Try it
Go to the line with "Neatbilstošs vecums" in the records below, then output it and each following line exactly, up to and including the line with "こちらの物件から183mの場所に西淀川歌島郵便局があります。共用部には". Skip pictures and add nothing.

Supplied material
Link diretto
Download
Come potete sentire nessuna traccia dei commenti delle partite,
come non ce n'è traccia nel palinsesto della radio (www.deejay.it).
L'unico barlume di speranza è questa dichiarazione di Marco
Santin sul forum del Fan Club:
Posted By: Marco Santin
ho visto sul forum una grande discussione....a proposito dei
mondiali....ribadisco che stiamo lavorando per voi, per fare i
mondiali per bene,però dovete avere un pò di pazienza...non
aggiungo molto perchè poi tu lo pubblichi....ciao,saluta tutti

...

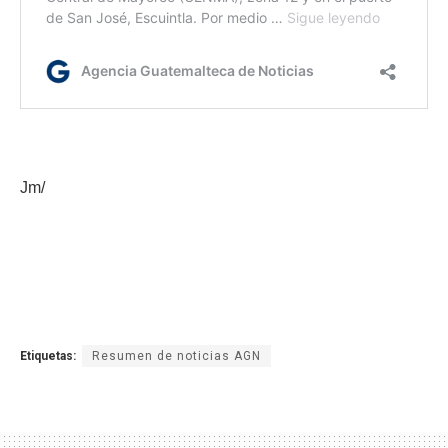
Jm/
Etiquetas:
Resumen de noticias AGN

==

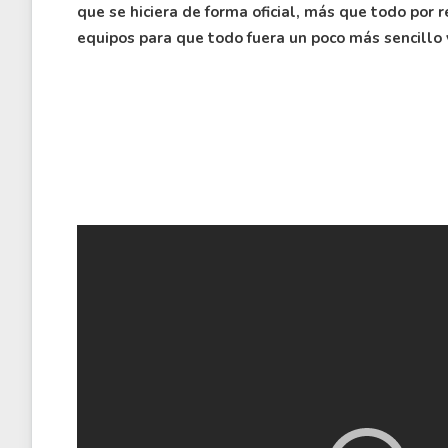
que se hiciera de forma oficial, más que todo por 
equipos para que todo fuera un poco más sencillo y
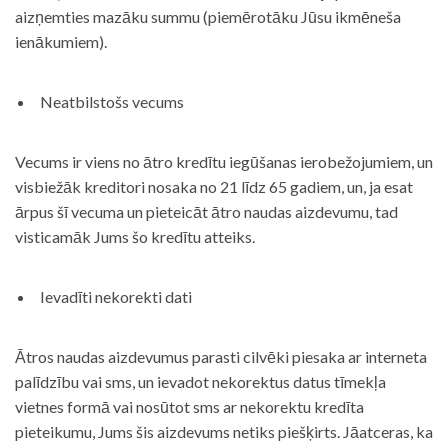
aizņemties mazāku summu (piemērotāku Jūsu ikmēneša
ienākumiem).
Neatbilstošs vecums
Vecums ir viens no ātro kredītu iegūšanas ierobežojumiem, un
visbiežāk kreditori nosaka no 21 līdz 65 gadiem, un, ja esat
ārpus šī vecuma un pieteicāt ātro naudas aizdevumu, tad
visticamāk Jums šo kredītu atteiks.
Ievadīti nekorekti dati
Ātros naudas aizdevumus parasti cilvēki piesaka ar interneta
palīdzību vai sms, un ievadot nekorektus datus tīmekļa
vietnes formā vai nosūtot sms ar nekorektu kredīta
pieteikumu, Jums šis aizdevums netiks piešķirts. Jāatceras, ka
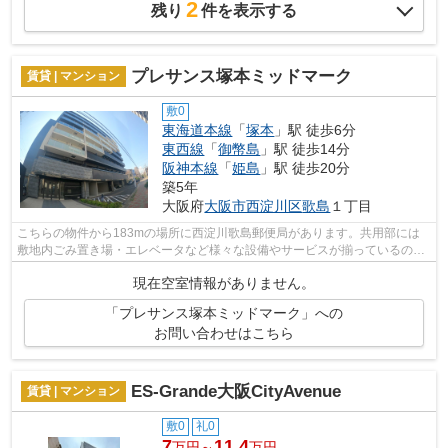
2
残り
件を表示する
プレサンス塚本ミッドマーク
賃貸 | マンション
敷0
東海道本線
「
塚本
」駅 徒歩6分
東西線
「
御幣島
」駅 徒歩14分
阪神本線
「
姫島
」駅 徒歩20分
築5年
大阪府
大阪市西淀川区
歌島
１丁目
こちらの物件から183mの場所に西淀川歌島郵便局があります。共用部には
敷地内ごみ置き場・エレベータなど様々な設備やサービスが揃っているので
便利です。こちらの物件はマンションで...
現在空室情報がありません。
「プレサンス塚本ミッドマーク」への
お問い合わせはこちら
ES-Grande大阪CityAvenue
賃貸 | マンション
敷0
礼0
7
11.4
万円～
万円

Output of the exercise
Neatbilstošs vecums
Vecums ir viens no ātro kredītu iegūšanas ierobežojumiem, un
visbiežāk kreditori nosaka no 21 līdz 65 gadiem, un, ja esat
ārpus šī vecuma un pieteicāt ātro naudas aizdevumu, tad
visticamāk Jums šo kredītu atteiks.
Ievadīti nekorekti dati
Ātros naudas aizdevumus parasti cilvēki piesaka ar interneta
palīdzību vai sms, un ievadot nekorektus datus tīmekļa
vietnes formā vai nosūtot sms ar nekorektu kredīta
pieteikumu, Jums šis aizdevums netiks piešķirts. Jāatceras, ka
2
残り
件を表示する
プレサンス塚本ミッドマーク
賃貸 | マンション
敷0
東海道本線
「
塚本
」駅 徒歩6分
東西線
「
御幣島
」駅 徒歩14分
阪神本線
「
姫島
」駅 徒歩20分
築5年
大阪府
大阪市西淀川区
歌島
１丁目
こちらの物件から183mの場所に西淀川歌島郵便局があります。共用部には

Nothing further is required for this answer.